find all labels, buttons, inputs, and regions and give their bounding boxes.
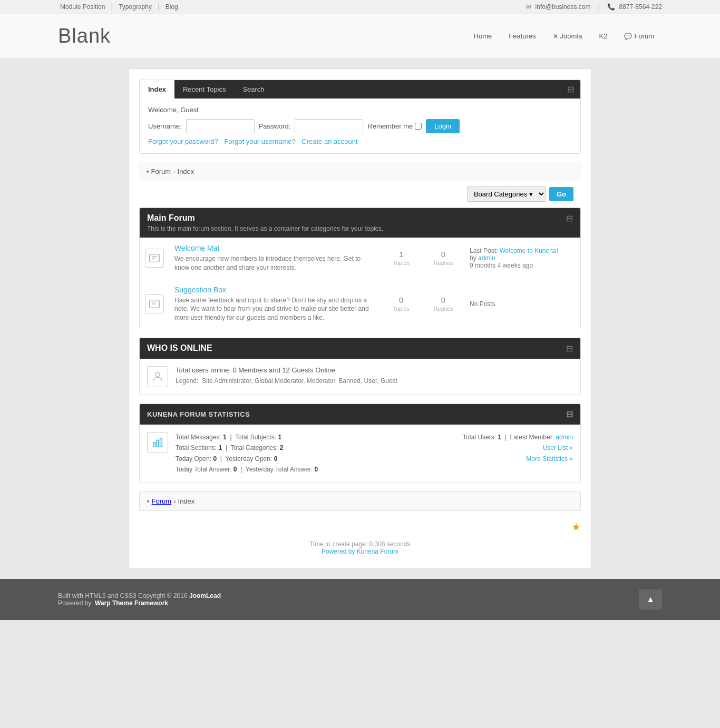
footer-warp-link[interactable]: Warp Theme Framework bbox=[95, 599, 168, 607]
statistics-section: KUNENA FORUM STATISTICS ⊟ Total Messages… bbox=[139, 404, 581, 483]
welcome-mat-lastpost-cell: Last Post: Welcome to Kunena! by admin 9… bbox=[464, 238, 580, 279]
suggestion-box-replies-count: 0 bbox=[427, 296, 459, 304]
suggestion-box-lastpost-cell: No Posts bbox=[464, 279, 580, 329]
who-is-online-collapse-icon[interactable]: ⊟ bbox=[566, 343, 573, 353]
breadcrumb-bottom-icon: ▪ bbox=[147, 497, 150, 505]
main-forum-header-text: Main Forum This is the main forum sectio… bbox=[147, 213, 383, 232]
welcome-mat-info-cell: Welcome Mat We encourage new members to … bbox=[169, 238, 380, 279]
footer-joomlead-link[interactable]: JoomLead bbox=[189, 592, 221, 599]
svg-point-2 bbox=[155, 372, 160, 377]
sep1: | bbox=[111, 3, 113, 11]
suggestion-box-no-posts: No Posts bbox=[470, 300, 495, 308]
tab-search[interactable]: Search bbox=[234, 80, 273, 99]
suggestion-box-desc: Have some feedback and input to share? D… bbox=[174, 296, 375, 322]
nav-home[interactable]: Home bbox=[466, 27, 500, 45]
stat-yesterday-total-answer-value: 0 bbox=[315, 466, 318, 473]
contact-sep: | bbox=[598, 3, 599, 11]
welcome-mat-link[interactable]: Welcome Mat bbox=[174, 244, 219, 252]
stat-yesterday-open-value: 0 bbox=[274, 455, 278, 463]
login-area: Welcome, Guest Username: Password: Remem… bbox=[140, 99, 580, 153]
email-icon: ✉ bbox=[526, 3, 531, 11]
suggestion-box-topics-label: Topics bbox=[393, 306, 409, 312]
nav-joomla[interactable]: ✕Joomla bbox=[545, 27, 590, 45]
stat-today-open-value: 0 bbox=[213, 455, 217, 463]
online-stats-text: Total users online: 0 Members and 12 Gue… bbox=[176, 366, 397, 374]
stat-yesterday-open-label: Yesterday Open: bbox=[225, 455, 272, 463]
sep2: | bbox=[158, 3, 159, 11]
forum-categories-table: Welcome Mat We encourage new members to … bbox=[140, 238, 580, 329]
welcome-mat-topics-count: 1 bbox=[385, 250, 417, 259]
suggestion-box-topics-count: 0 bbox=[385, 296, 417, 304]
breadcrumb-bottom-forum[interactable]: Forum bbox=[152, 497, 172, 505]
topnav-module-position[interactable]: Module Position bbox=[60, 3, 105, 11]
suggestion-box-replies-label: Replies bbox=[434, 306, 453, 312]
stat-total-categories-value: 2 bbox=[280, 444, 284, 451]
breadcrumb-bottom-index: Index bbox=[178, 497, 195, 505]
top-nav: Module Position | Typography | Blog bbox=[58, 3, 180, 11]
board-categories-select[interactable]: Board Categories ▾ bbox=[467, 186, 546, 202]
online-info: Total users online: 0 Members and 12 Gue… bbox=[176, 366, 397, 385]
welcome-mat-lastpost-link[interactable]: Welcome to Kunena! bbox=[500, 247, 558, 254]
svg-rect-3 bbox=[153, 442, 155, 447]
stat-total-messages-value: 1 bbox=[223, 434, 227, 441]
stat-total-sections-label: Total Sections: bbox=[176, 444, 217, 451]
nav-features[interactable]: Features bbox=[501, 27, 543, 45]
top-contact: ✉ info@business.com | 📞 8877-8564-222 bbox=[526, 3, 662, 11]
username-input[interactable] bbox=[186, 119, 255, 133]
topnav-blog[interactable]: Blog bbox=[166, 3, 178, 11]
welcome-mat-icon-cell bbox=[140, 238, 169, 279]
login-button[interactable]: Login bbox=[426, 119, 460, 133]
main-forum-desc: This is the main forum section. It serve… bbox=[147, 225, 383, 232]
contact-phone: 8877-8564-222 bbox=[619, 3, 662, 11]
stat-yesterday-total-answer-label: Yesterday Total Answer: bbox=[246, 466, 313, 473]
stat-today-open-label: Today Open: bbox=[176, 455, 211, 463]
nav-k2[interactable]: K2 bbox=[591, 27, 616, 45]
stat-latest-member-link[interactable]: admin bbox=[556, 434, 573, 441]
welcome-mat-icon bbox=[145, 249, 164, 268]
remember-me-checkbox[interactable] bbox=[415, 123, 422, 130]
go-button[interactable]: Go bbox=[549, 187, 573, 201]
forgot-password-link[interactable]: Forgot your password? bbox=[148, 137, 218, 145]
table-row: Suggestion Box Have some feedback and in… bbox=[140, 279, 580, 329]
breadcrumb-bottom-sep: › bbox=[173, 497, 176, 505]
powered-by-kunena-link[interactable]: Powered by Kunena Forum bbox=[322, 548, 398, 555]
nav-forum[interactable]: 💬Forum bbox=[616, 27, 662, 45]
main-forum-box: Main Forum This is the main forum sectio… bbox=[139, 208, 581, 329]
login-form: Username: Password: Remember me Login bbox=[148, 119, 572, 133]
stat-total-messages-label: Total Messages: bbox=[176, 434, 221, 441]
stat-today-total-answer-value: 0 bbox=[233, 466, 237, 473]
footer-left: Built with HTML5 and CSS3 Copyright © 20… bbox=[58, 592, 221, 607]
back-to-top-button[interactable]: ▲ bbox=[639, 589, 662, 609]
tab-bar-collapse-icon[interactable]: ⊟ bbox=[561, 80, 580, 99]
phone-icon: 📞 bbox=[607, 3, 615, 11]
main-forum-title: Main Forum bbox=[147, 213, 383, 223]
forum-footer-info: Time to create page: 0.308 seconds Power… bbox=[139, 535, 581, 557]
stat-latest-member-label: Latest Member: bbox=[510, 434, 554, 441]
footer-copyright: Built with HTML5 and CSS3 Copyright © 20… bbox=[58, 592, 188, 599]
more-statistics-link[interactable]: More Statistics » bbox=[526, 455, 573, 463]
main-content: Index Recent Topics Search ⊟ Welcome, Gu… bbox=[128, 68, 592, 568]
welcome-mat-lastpost-by[interactable]: admin bbox=[478, 254, 495, 262]
contact-email: info@business.com bbox=[536, 3, 591, 11]
suggestion-box-icon bbox=[145, 294, 164, 313]
statistics-title: KUNENA FORUM STATISTICS bbox=[147, 410, 250, 418]
breadcrumb-forum[interactable]: Forum bbox=[151, 168, 171, 175]
rss-icon[interactable]: ★ bbox=[571, 521, 581, 533]
stat-total-subjects-label: Total Subjects: bbox=[235, 434, 276, 441]
table-row: Welcome Mat We encourage new members to … bbox=[140, 238, 580, 279]
welcome-mat-topics-label: Topics bbox=[393, 260, 409, 266]
remember-me-label: Remember me bbox=[367, 122, 422, 130]
password-input[interactable] bbox=[295, 119, 363, 133]
create-account-link[interactable]: Create an account bbox=[301, 137, 357, 145]
suggestion-box-link[interactable]: Suggestion Box bbox=[174, 286, 226, 294]
welcome-mat-topics-cell: 1 Topics bbox=[380, 238, 422, 279]
tab-recent-topics[interactable]: Recent Topics bbox=[174, 80, 234, 99]
tab-index[interactable]: Index bbox=[140, 80, 174, 99]
topnav-typography[interactable]: Typography bbox=[119, 3, 152, 11]
main-forum-collapse-icon[interactable]: ⊟ bbox=[566, 213, 573, 223]
statistics-collapse-icon[interactable]: ⊟ bbox=[566, 409, 573, 419]
who-is-online-body: Total users online: 0 Members and 12 Gue… bbox=[140, 359, 580, 395]
user-list-link[interactable]: User List » bbox=[543, 444, 573, 451]
forgot-username-link[interactable]: Forgot your username? bbox=[225, 137, 296, 145]
tab-bar: Index Recent Topics Search ⊟ bbox=[140, 80, 580, 99]
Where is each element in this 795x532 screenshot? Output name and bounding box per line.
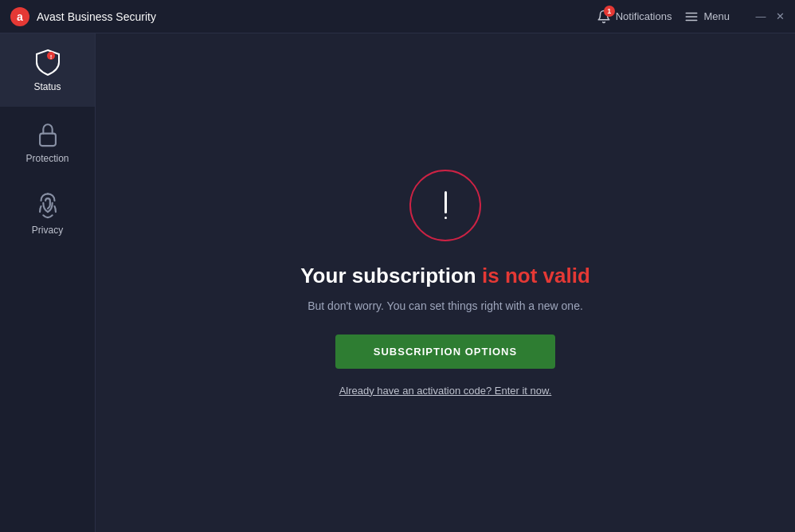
sidebar-protection-label: Protection bbox=[25, 153, 69, 164]
sidebar-item-status[interactable]: ! Status bbox=[0, 33, 95, 107]
notification-badge: 1 bbox=[604, 6, 615, 17]
svg-text:!: ! bbox=[49, 53, 52, 61]
svg-rect-7 bbox=[40, 134, 56, 147]
warning-circle bbox=[409, 170, 481, 241]
exclamation-bar bbox=[444, 191, 447, 213]
title-bar-right: 1 Notifications Menu — ✕ bbox=[597, 10, 785, 24]
subtext: But don't worry. You can set things righ… bbox=[307, 299, 583, 312]
exclamation-mark bbox=[444, 191, 447, 219]
close-button[interactable]: ✕ bbox=[774, 11, 785, 22]
shield-icon: ! bbox=[33, 48, 62, 76]
menu-button[interactable]: Menu bbox=[684, 10, 730, 24]
menu-icon bbox=[684, 10, 699, 24]
fingerprint-icon bbox=[34, 193, 61, 220]
notifications-button[interactable]: 1 Notifications bbox=[597, 10, 672, 24]
app-title: Avast Business Security bbox=[37, 10, 156, 23]
lock-icon bbox=[34, 121, 61, 148]
subscription-options-button[interactable]: SUBSCRIPTION OPTIONS bbox=[335, 334, 555, 369]
menu-label: Menu bbox=[703, 10, 730, 22]
title-bar-left: a Avast Business Security bbox=[10, 6, 597, 27]
avast-logo-icon: a bbox=[10, 6, 30, 27]
sidebar-item-privacy[interactable]: Privacy bbox=[0, 178, 95, 250]
headline-text: Your subscription bbox=[300, 264, 482, 288]
sidebar: ! Status Protection Priva bbox=[0, 33, 96, 532]
title-bar: a Avast Business Security 1 Notification… bbox=[0, 0, 795, 33]
main-layout: ! Status Protection Priva bbox=[0, 33, 795, 532]
bell-icon-wrap: 1 bbox=[597, 10, 611, 24]
headline-invalid-text: is not valid bbox=[482, 264, 590, 288]
activation-code-link[interactable]: Already have an activation code? Enter i… bbox=[339, 385, 552, 397]
sidebar-status-label: Status bbox=[33, 81, 61, 92]
main-content: Your subscription is not valid But don't… bbox=[96, 33, 795, 532]
notifications-label: Notifications bbox=[616, 10, 672, 22]
minimize-button[interactable]: — bbox=[755, 11, 766, 22]
window-controls: — ✕ bbox=[755, 11, 785, 22]
exclamation-dot bbox=[444, 217, 447, 219]
headline: Your subscription is not valid bbox=[300, 264, 590, 288]
svg-text:a: a bbox=[17, 10, 23, 23]
sidebar-privacy-label: Privacy bbox=[32, 225, 63, 236]
sidebar-item-protection[interactable]: Protection bbox=[0, 107, 95, 178]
——————
- **Problem to work on**: Scan the records for the string "answer" and show every line that contains it.

- **Result of this exercise**:
stat-yesterday-total-answer-value: 0 bbox=[315, 466, 318, 473]
stat-yesterday-total-answer-label: Yesterday Total Answer: bbox=[246, 466, 313, 473]
stat-today-total-answer-value: 0 bbox=[233, 466, 237, 473]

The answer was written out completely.